Based on this article, you can tell I often don’t know anything at all.

I don’t understand her feelings on her biracialism. I want to. Believe me, I really want to. I have the impatience of a toddler; I want to know it now and I want to fix it now. However, growing up in middle class white suburbia didn’t gift me with immediate knowledge of diversity, let alone how one person feels on the subject of their own. I don’t contemplate how it feels to be a part of two very different worlds, worlds that are discriminatory against one another and not have a choice in the matter. I’ve never had to ponder my inability to connect with racial identity.

I’m unable to say “I understand” to comfort her, a safe set of words that seem basic to the function of the “I’m sorry” sentiment.

There’s no saying “I understand” when she tells you that all those racist jokes you made in high school and that saving her phone contact name as “my Asian friend” when you first met, still hurts her.

There’s no saying “I understand” when her Caucasian mother tells her not to be so sensitive.

There’s no saying “I understand” when people say they aren’t surprised by her 4.0 and they just met her.

There’s no saying “I understand” when another guy asks her if she likes anime at a party and she is forced to tell him, no, it’s not really her thing.

There’s no saying “I understand” when people ask me if I climb the Great Wall of China or if she loves me long time. (She is Japanese, for the record.)

There’s no saying “I understand” when people call her white and I have to wonder if she wants that, or if I can correct them.

There’s no saying “I understand” when she starts crying in front of a mirror, and says she isn’t thin enough to be Asian, but isn’t pretty enough to be white. (She is, for the record, the most beautiful girl I’ve ever seen).

I don’t understand.

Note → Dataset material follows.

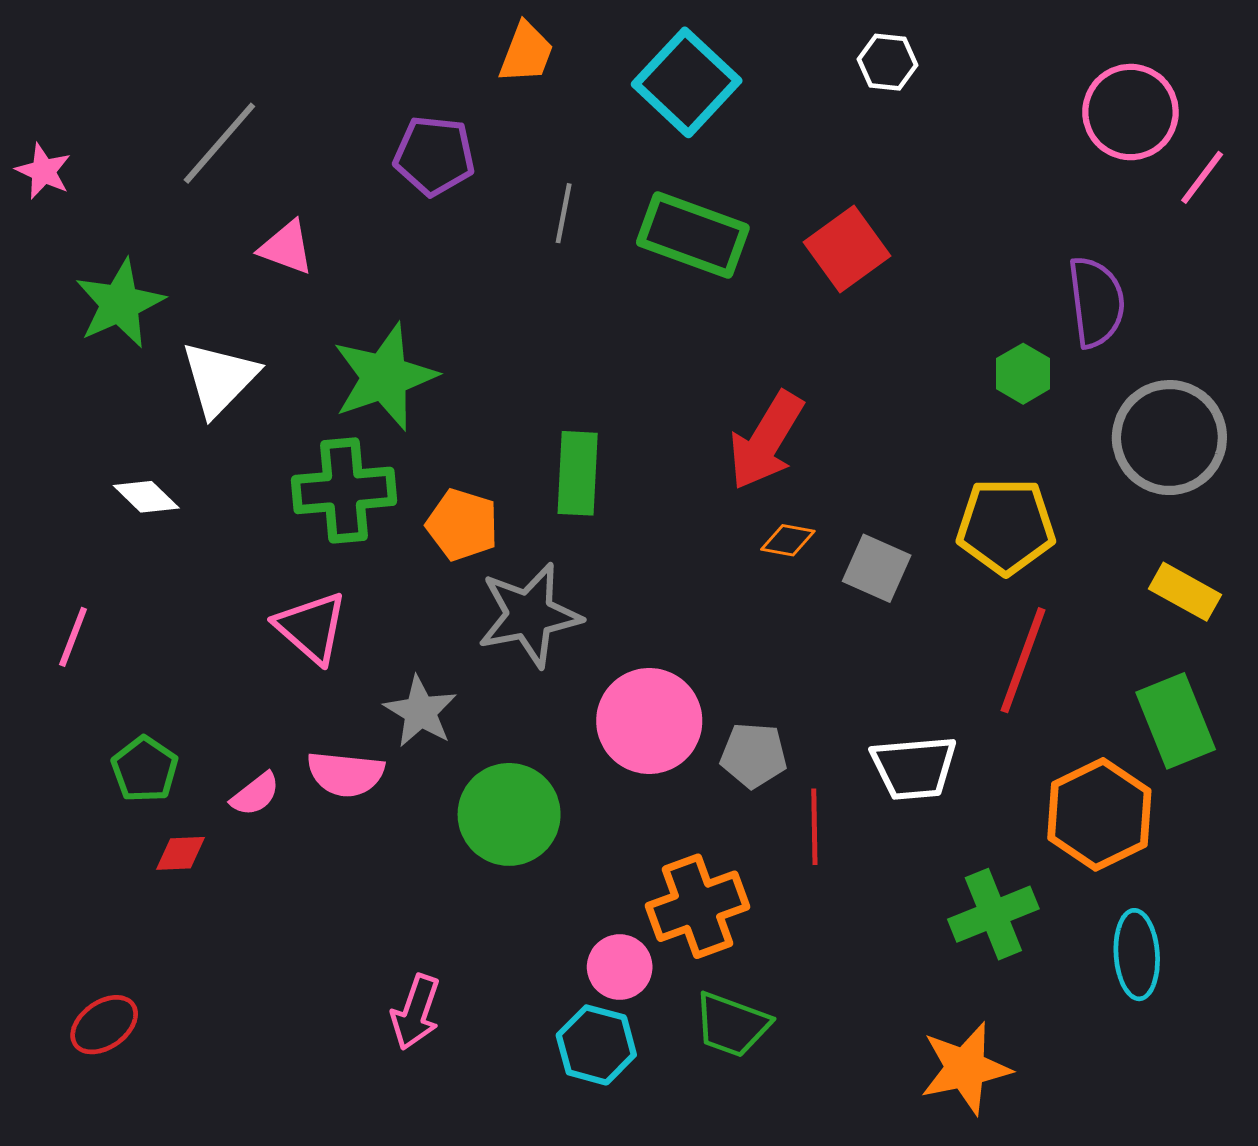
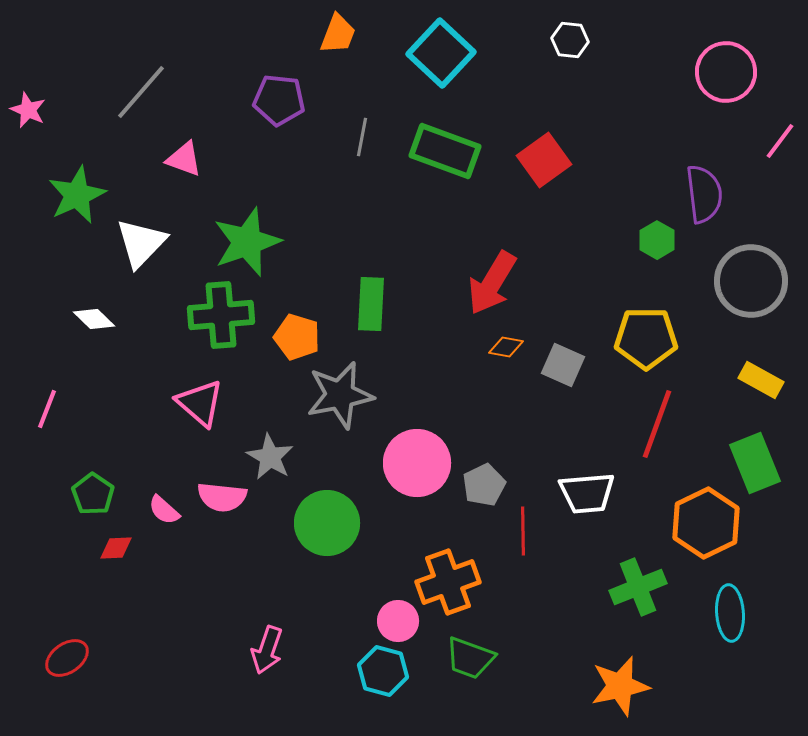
pink line: (1202, 177) -> (780, 141), moved
gray pentagon: (754, 755) -> (484, 485), turned -30
pink semicircle: (255, 794) -> (164, 510), turned 80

I don’t know what it is like to be told that I don’t belong when the belonging feels innate. I can only be angry for her and with her and tell her that she is beautiful and tell her that she is intelligent and tell her that they are wrong. They being those who don’t understand and me, being one of them by default because like them, I don’t get it. Unlike them, I want to get it.

Maybe I’m not supposed to. Maybe I have to wait for her to tell me more, but until then, I’ll have to be patient with learning the feelings that come with her identity, the ones that even might be confusing for her.

What I don’t have to be, is patient with the people that make her feel this way, and I don’t think I ever will be.